Convergence and sum of $\sum_{n=0}^\infty \frac{x}{(2nx-x+1)(2nx+x+1)}$

Question

Find the set of $x$ where:

$$\sum_{n=0}^\infty \frac{x}{(2nx-x+1)(2nx+x+1)}$$

converges and calculate the sum. Determine where does the series converge uniformly.

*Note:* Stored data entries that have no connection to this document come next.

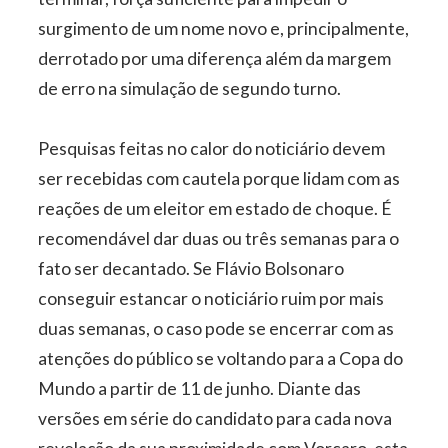
surgimento de um nome novo e, principalmente,
derrotado por uma diferença além da margem
de erro na simulação de segundo turno.
Pesquisas feitas no calor do noticiário devem
ser recebidas com cautela porque lidam com as
reações de um eleitor em estado de choque. É
recomendável dar duas ou três semanas para o
fato ser decantado. Se Flávio Bolsonaro
conseguir estancar o noticiário ruim por mais
duas semanas, o caso pode se encerrar com as
atenções do público se voltando para a Copa do
Mundo a partir de 11 de junho. Diante das
versões em série do candidato para cada nova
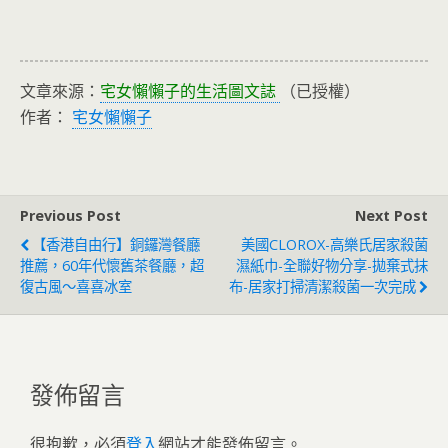
文章來源：
宅女懶懶子的生活圖文誌
（已授權）
作者：
宅女懶懶子
Previous Post
Next Post
【香港自由行】銅鑼灣餐廳
美國CLOROX-高樂氏居家殺菌
推薦，60年代懷舊茶餐廳，超
濕紙巾-全聯好物分享-拋棄式抹
復古風～喜喜冰室
布-居家打掃清潔殺菌一次完成
發佈留言
很抱歉，必須
登入
網站才能發佈留言。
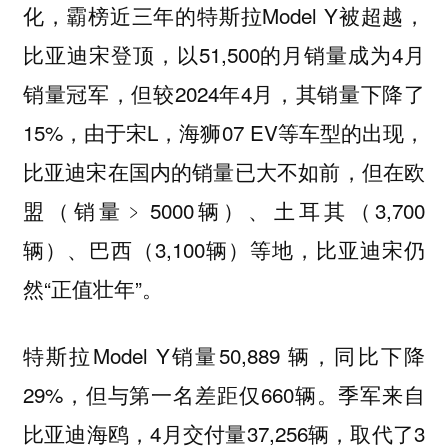
化，霸榜近三年的特斯拉Model Y被超越，
比亚迪宋登顶，以51,500的月销量成为4月
销量冠军，但较2024年4月，其销量下降了
15%，由于宋L，海狮07 EV等车型的出现，
比亚迪宋在国内的销量已大不如前，但在欧
盟（销量﹥5000辆）、土耳其（3,700
辆）、巴西（3,100辆）等地，比亚迪宋仍
然“正值壮年”。
特斯拉Model Y销量50,889 辆，同比下降
29%，但与第一名差距仅660辆。季军来自
比亚迪海鸥，4月交付量37,256辆，取代了3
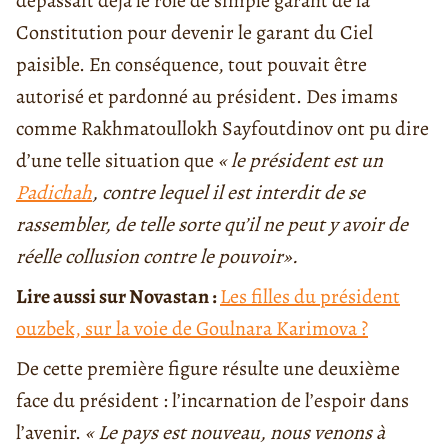
dépassait déjà le rôle de simple garant de la
Constitution pour devenir le garant du Ciel
paisible. En conséquence, tout pouvait être
autorisé et pardonné au président. Des imams
comme Rakhmatoullokh Sayfoutdinov ont pu dire
d’une telle situation que
« le président est un
Padichah
, contre lequel il est interdit de se
rassembler, de telle sorte qu’il ne peut y avoir de
réelle collusion contre le pouvoir».
Lire aussi sur Novastan :
Les filles du président
ouzbek, sur la voie de Goulnara Karimova ?
De cette première figure résulte une deuxième
face du président : l’incarnation de l’espoir dans
l’avenir.
« Le pays est nouveau, nous venons à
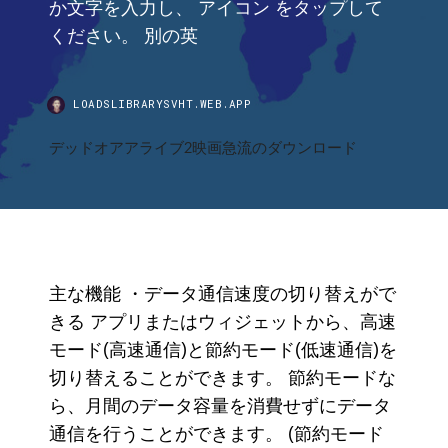
か文字を入力し、 アイコン をタップして
ください。 別の英
LOADSLIBRARYSVHT.WEB.APP
デッドオアアライブ2映画急流のダウンロード
主な機能 ・データ通信速度の切り替えがで
きる アプリまたはウィジェットから、高速
モード(高速通信)と節約モード(低速通信)を
切り替えることができます。 節約モードな
ら、月間のデータ容量を消費せずにデータ
通信を行うことができます。 (節約モード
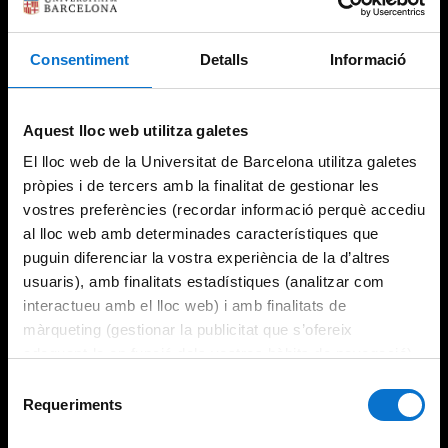
Consentiment
Detalls
Informació
Try again
Aquest lloc web utilitza galetes
El lloc web de la Universitat de Barcelona utilitza galetes
pròpies i de tercers amb la finalitat de gestionar les
vostres preferències (recordar informació perquè accediu
al lloc web amb determinades característiques que
puguin diferenciar la vostra experiència de la d’altres
usuaris), amb finalitats estadístiques (analitzar com
interactueu amb el lloc web) i amb finalitats de
màrqueting (gestionar la publicitat que s’ofereix
adequant-la en funció dels vostres hàbits de navegació).
Per obtenir més informació sobre les galetes podeu
Selecció
consultar la
Política de galetes del lloc web de la
Requeriments
de
Universitat de Barcelona
.
consentiment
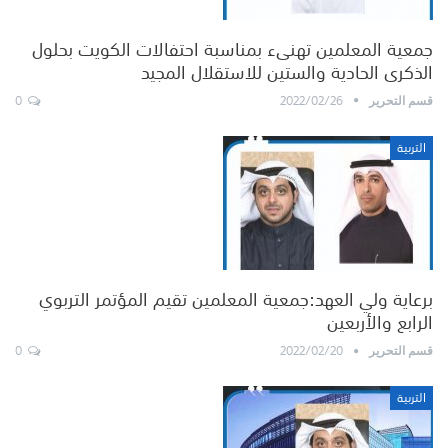
جمعية المعلمين تهنىء بمناسبة احتفالات الكويت بحلول
الذكرى الحادية والستين للاستقلال المجيد
0
2022/02/26
قسم التحرير
التربية
برعاية ولي العهد:جمعية المعلمين تقيم المؤتمر التربوي
الرابع والأربعين
0
2022/02/20
قسم التحرير
التربية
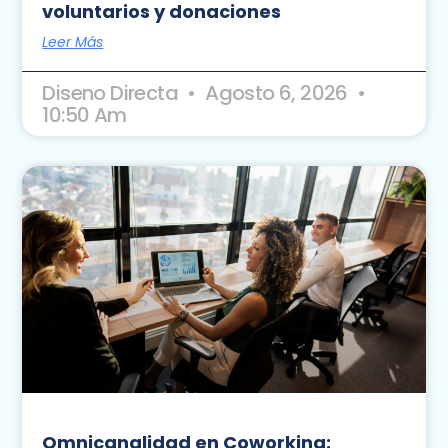
voluntarios y donaciones
Leer Más
Diseno Directa
Agosto 6, 2026
10:50 Am
Omnicanalidad en Coworking:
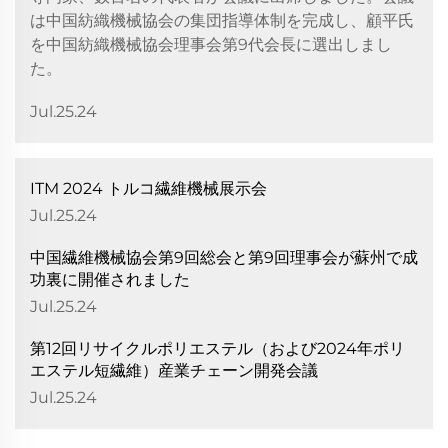
は中国紡織機械協会の集団指導体制を完成し、顧平氏
を中国紡織機械協会理事会第9代会長に選出しまし
た。
Jul.25.24
ITM 2024 トルコ繊維機械展示会
Jul.25.24
中国繊維機械協会第9回総会と第9回理事会が蘇州で成
功裏に開催されました
Jul.25.24
第12回リサイクルポリエステル（および2024年ポリ
エステル短繊維）産業チェーン開発会議
Jul.25.24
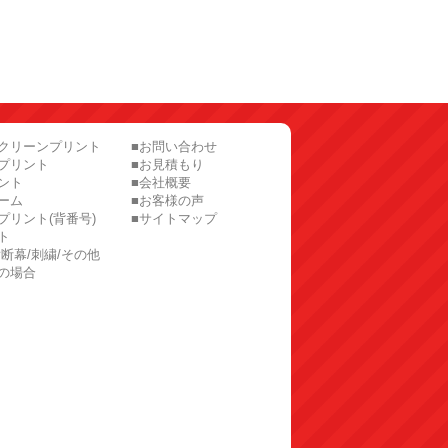
スクリーンプリント
■お問い合わせ
プリント
■お見積もり
ント
■会社概要
ーム
■お客様の声
プリント(背番号)
■サイトマップ
ト
横断幕/刺繍/その他
の場合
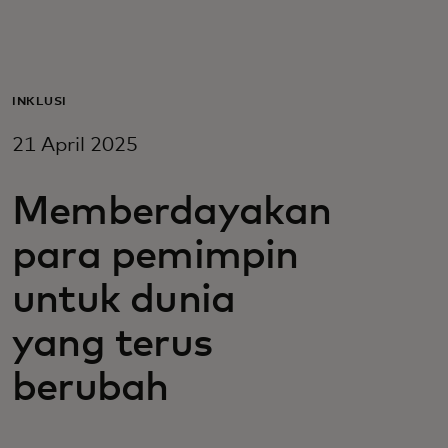
Untuk Anda
Untuk bisnis
INKLUSI
21 April 2025
Untuk dunia
Memberdayakan
Untuk inovator
para pemimpin
untuk dunia
Berita dan tren
yang terus
berubah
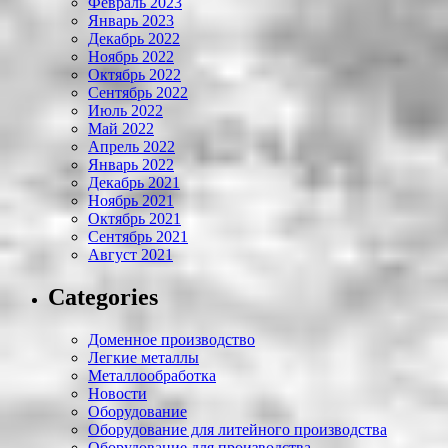
Февраль 2023
Январь 2023
Декабрь 2022
Ноябрь 2022
Октябрь 2022
Сентябрь 2022
Июль 2022
Май 2022
Апрель 2022
Январь 2022
Декабрь 2021
Ноябрь 2021
Октябрь 2021
Сентябрь 2021
Август 2021
Categories
Доменное производство
Легкие металлы
Металлообработка
Новости
Оборудование
Оборудование для литейного производства
Оборудование для производства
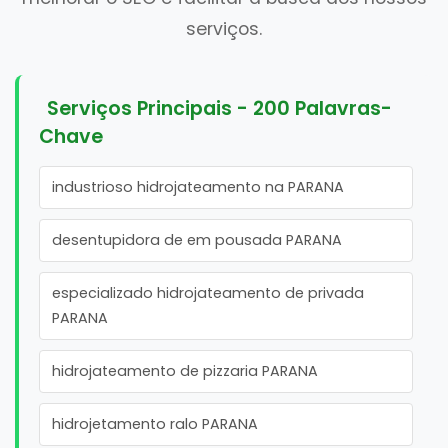
serviços.
Serviços Principais - 200 Palavras-
Chave
industrioso hidrojateamento na PARANA
desentupidora de em pousada PARANA
especializado hidrojateamento de privada
PARANA
hidrojateamento de pizzaria PARANA
hidrojetamento ralo PARANA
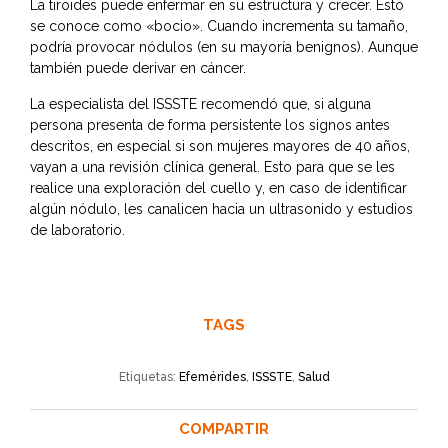
La tiroides puede enfermar en su estructura y crecer. Esto
se conoce como «bocio». Cuando incrementa su tamaño,
podría provocar nódulos (en su mayoría benignos). Aunque
también puede derivar en cáncer.
La especialista del ISSSTE recomendó que, si alguna
persona presenta de forma persistente los signos antes
descritos, en especial si son mujeres mayores de 40 años,
vayan a una revisión clínica general. Esto para que se les
realice una exploración del cuello y, en caso de identificar
algún nódulo, les canalicen hacia un ultrasonido y estudios
de laboratorio.
TAGS
Etiquetas:
Efemérides
,
ISSSTE
,
Salud
COMPARTIR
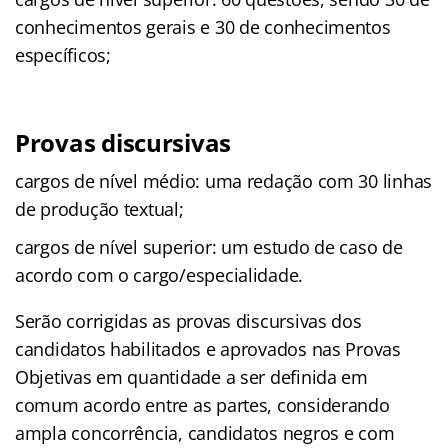
conhecimentos gerais e 30 de conhecimentos
específicos;
Provas discursivas
cargos de nível médio: uma redação com 30 linhas
de produção textual;
cargos de nível superior: um estudo de caso de
acordo com o cargo/especialidade.
Serão corrigidas as provas discursivas dos
candidatos habilitados e aprovados nas Provas
Objetivas em quantidade a ser definida em
comum acordo entre as partes, considerando
ampla concorrência, candidatos negros e com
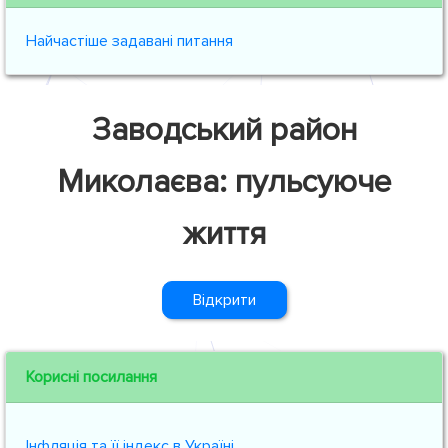
Найчастіше задавані питання
Заводський район
Миколаєва: пульсуюче
життя
Відкрити
Корисні посилання
Інфляція та її індекс в Україні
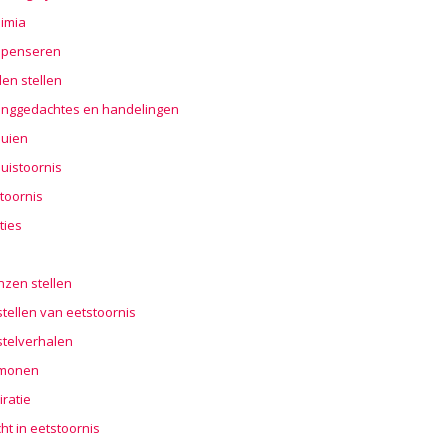
imia
penseren
en stellen
nggedachtes en handelingen
buien
uistoornis
toornis
ties
n
nzen stellen
tellen van eetstoornis
stelverhalen
monen
iratie
cht in eetstoornis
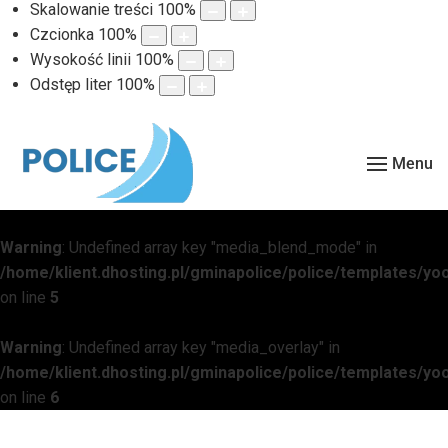
Skalowanie treści
100
%
Czcionka
100
%
Wysokość linii
100
%
Odstęp liter
100
%
Menu
Warning
: Undefined array key "media_blend_mode" in
/home/klient.dhosting.pl/gminapolice/police/templates/
on line
5
Warning
: Undefined array key "media_overlay" in
/home/klient.dhosting.pl/gminapolice/police/templates/
on line
6
Warning
: Undefined array key "media_overlay_gradient" in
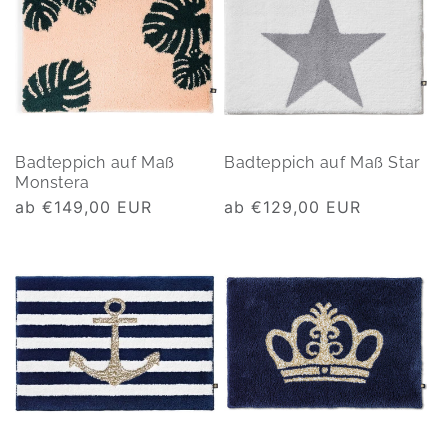
Badteppich auf Maß
Badteppich auf Maß Star
Monstera
Normaler
ab €149,00 EUR
Normaler
ab €129,00 EUR
Preis
Preis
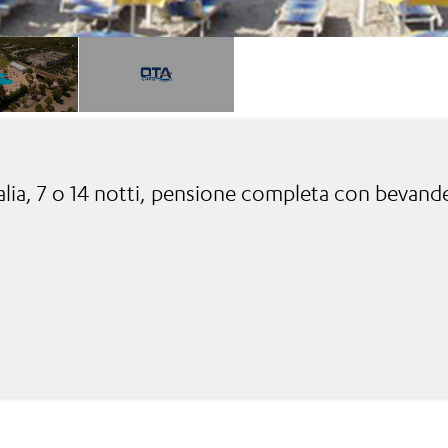
talia, 7 o 14 notti, pensione completa con bevande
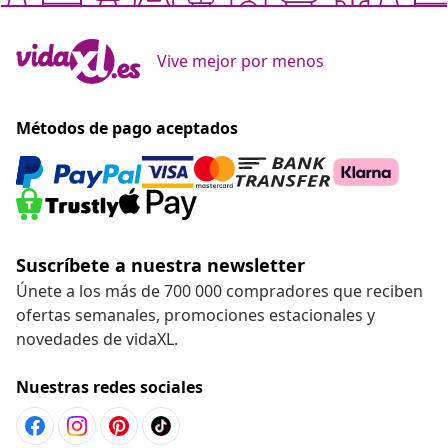
Vive mejor por menos
Métodos de pago aceptados
Suscríbete a nuestra newsletter
Únete a los más de 700 000 compradores que reciben
ofertas semanales, promociones estacionales y
novedades de vidaXL.
Nuestras redes sociales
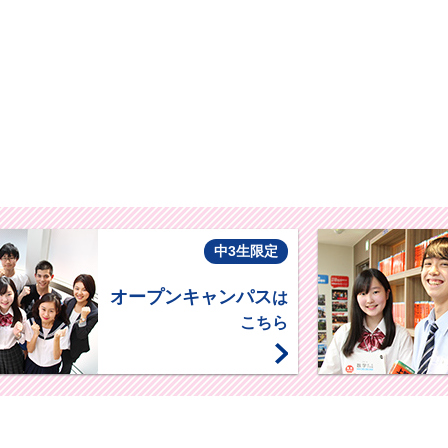
中3生限定
オープンキャンパス
は
こちら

Would appreciate any help,

Answer 1

Hint. One may observe that, by partial fraction decomposition, we have $$ \frac{x}{(2nx-x+1)(2nx+x+1)}=\frac12\frac1{((2n-1)x+1)}-\frac12\frac1{((2n+1)x+1)} $$ then, summing from $n=1$ to $N$, terms telescope giving, for $x\neq1$,

$$ \sum_{n=0}^N\frac{x}{(2nx-x+1)(2nx+x+1)}=\frac12\frac1{1-x}-\frac12\frac1{((2N+1)x+1)} $$

This may be easier for you to conclude.

Answer 2

The specific terms of this sum simplify to $a(n)=\frac{x}{(2nx-x+1)(2nx+x+1)}= \frac{x}{4n^2 x^2 + 4nx-x^2+1}$, and this makes certain tests of convergence easier to calculate.

The ratio test is inconclusive: $\lim_{n \to ∞}\frac{a(n+1)}{a(n)} = \lim_{n \to ∞}\frac{4(n+1)^2 x^2 + 4(n+1)x-x^2+1}{4n^2 x^2 + 4nx-x^2+1} = 1$ Do you know what the other tests are that mathematicians use?